Repeat the data below in full. Pictures must not be part of the copy.

-=-=-=-=-

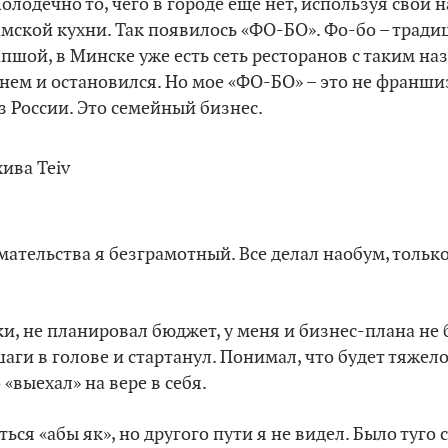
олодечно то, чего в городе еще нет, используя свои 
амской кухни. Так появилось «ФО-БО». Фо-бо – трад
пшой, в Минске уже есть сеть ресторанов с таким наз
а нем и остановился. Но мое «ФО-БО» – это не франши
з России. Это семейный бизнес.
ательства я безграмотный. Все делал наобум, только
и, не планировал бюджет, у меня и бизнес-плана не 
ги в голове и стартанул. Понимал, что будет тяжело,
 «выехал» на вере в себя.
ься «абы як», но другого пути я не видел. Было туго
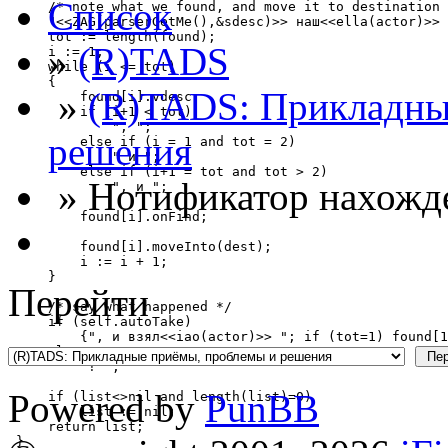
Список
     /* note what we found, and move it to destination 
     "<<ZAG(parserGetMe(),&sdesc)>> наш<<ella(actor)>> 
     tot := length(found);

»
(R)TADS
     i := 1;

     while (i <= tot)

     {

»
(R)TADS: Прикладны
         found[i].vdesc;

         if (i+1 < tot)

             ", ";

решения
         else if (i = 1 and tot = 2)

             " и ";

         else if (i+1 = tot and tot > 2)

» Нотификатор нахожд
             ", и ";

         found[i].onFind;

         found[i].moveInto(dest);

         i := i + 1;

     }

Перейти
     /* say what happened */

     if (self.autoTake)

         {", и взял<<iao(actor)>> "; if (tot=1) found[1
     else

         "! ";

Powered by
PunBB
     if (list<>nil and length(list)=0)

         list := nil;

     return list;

-=-=-=-=-

- **Answer below**:
олодечно то, чего в городе еще нет, используя свои 
амской кухни. Так появилось «ФО-БО». Фо-бо – трад
пшой, в Минске уже есть сеть ресторанов с таким наз
а нем и остановился. Но мое «ФО-БО» – это не франши
з России. Это семейный бизнес.
ательства я безграмотный. Все делал наобум, только
и, не планировал бюджет, у меня и бизнес-плана не 
ги в голове и стартанул. Понимал, что будет тяжело,
 «выехал» на вере в себя.
ься «абы як», но другого пути я не видел. Было туго
Список
     /* note what we found, and move it to destination 
     "<<ZAG(parserGetMe(),&sdesc)>> наш<<ella(actor)>> 
     tot := length(found);

»
(R)TADS
     i := 1;

     while (i <= tot)

     {

»
(R)TADS: Прикладны
         found[i].vdesc;

         if (i+1 < tot)

             ", ";

решения
         else if (i = 1 and tot = 2)

             " и ";

         else if (i+1 = tot and tot > 2)

» Нотификатор нахожд
             ", и ";

         found[i].onFind;

         found[i].moveInto(dest);

         i := i + 1;

     }

Перейти
     /* say what happened */

     if (self.autoTake)

         {", и взял<<iao(actor)>> "; if (tot=1) found[1
     else

         "! ";

Powered by
PunBB
     if (list<>nil and length(list)=0)

         list := nil;

     return list;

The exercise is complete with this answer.